#### Goal of the exercise:
Restate the records in full and exactly, with no images included.

#### Data extract:

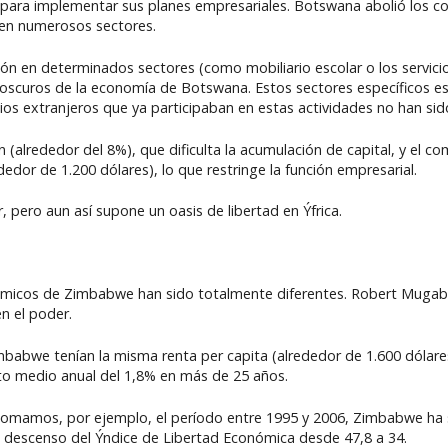
 para implementar sus planes empresariales. Botswana abolió los c
a en numerosos sectores.
sión en determinados sectores (como mobiliario escolar o los servici
s oscuros de la economía de Botswana. Estos sectores específicos es
cios extranjeros que ya participaban en estas actividades no han si
 (alrededor del 8%), que dificulta la acumulación de capital, y el c
edor de 1.200 dólares), lo que restringe la función empresarial.
ero aun así supone un oasis de libertad en Ýfrica.
nómicos de Zimbabwe han sido totalmente diferentes. Robert Mugab
n el poder.
we tenían la misma renta per capita (alrededor de 1.600 dólares)
to medio anual del 1,8% en más de 25 años.
o tomamos, por ejemplo, el período entre 1995 y 2006, Zimbabwe ha 
el descenso del Ýndice de Libertad Económica desde 47,8 a 34.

#### The answer:
 para implementar sus planes empresariales. Botswana abolió los c
a en numerosos sectores.
sión en determinados sectores (como mobiliario escolar o los servici
s oscuros de la economía de Botswana. Estos sectores específicos es
cios extranjeros que ya participaban en estas actividades no han si
 (alrededor del 8%), que dificulta la acumulación de capital, y el c
edor de 1.200 dólares), lo que restringe la función empresarial.
ero aun así supone un oasis de libertad en Ýfrica.
nómicos de Zimbabwe han sido totalmente diferentes. Robert Mugab
n el poder.
we tenían la misma renta per capita (alrededor de 1.600 dólares)
to medio anual del 1,8% en más de 25 años.
o tomamos, por ejemplo, el período entre 1995 y 2006, Zimbabwe ha 
el descenso del Ýndice de Libertad Económica desde 47,8 a 34.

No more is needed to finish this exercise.